The Earth's surface is constantly changing, and detecting these changes provides valuable insights that benefit various aspects of human society. While traditional change detection methods have been employed to detect changes from bi-temporal images, these approaches typically require expert knowledge for accurate interpretation. To enable broader and more flexible access to change information by non-expert users, the task of Change Detection Visual Question Answering (CDVQA) has been introduced. However, existing CDVQA methods have been developed under the assumption that training and testing datasets share similar distributions. This assumption does not hold in real-world applications, where domain shifts often occur. In this paper, the CDVQA task is revisited with a focus on addressing domain shift. To this end, a new multi-modal and multi-domain dataset, BrightVQA, is introduced to facilitate domain generalization research in CDVQA. Furthermore, a novel state space model, termed Text-Conditioned State Space Model (TCSSM), is proposed. The TCSSM framework is designed to leverage both bi-temporal imagery and geo-disaster-related textual information in an unified manner to extract domain-invariant features across domains.
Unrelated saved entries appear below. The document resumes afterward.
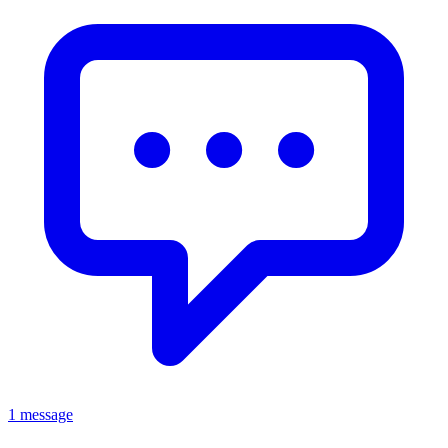
1 message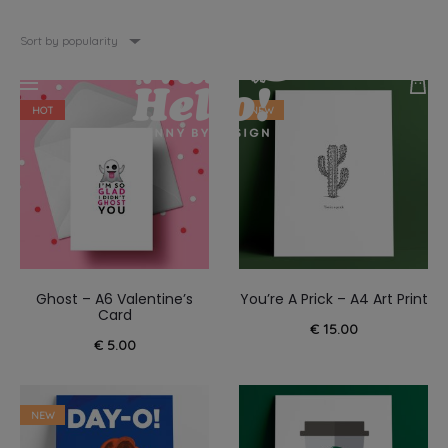
Sort by popularity
HOT
NEW
Ghost – A6 Valentine’s
You’re A Prick – A4 Art Print
Card
€
15.00
€
5.00
NEW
Input-dependent parameters existing in TCSSM are dynamically predicted by using both bi-temporal images and geo-disaster-related description, thereby facilitating the alignment between bi-temporal visual data and the associated textual descriptions. Extensive experiments are conducted to evaluate the proposed method against state-of-the-art models, and superior performance is consistently demonstrated. The code and dataset will be made publicly available upon acceptance at https://github.com/Elman295/TCSSM.

Paper Structure

This paper contains 29 sections, 14 equations, 4 figures, 12 tables.

Figures (4)

  • Figure 1: Illustration of the proposed TCSSM model.
  • Figure 2: Comparison of selection mechanisms in Mamba vs the proposed TCSSM.
  • Figure 3: Qualitative comparison of VQA model responses across various disaster-related questions.
  • Figure 4: Average accuracy (%) across all geographical regions of various VQA models evaluated with different training data sizes (10%, 20%, and 100%).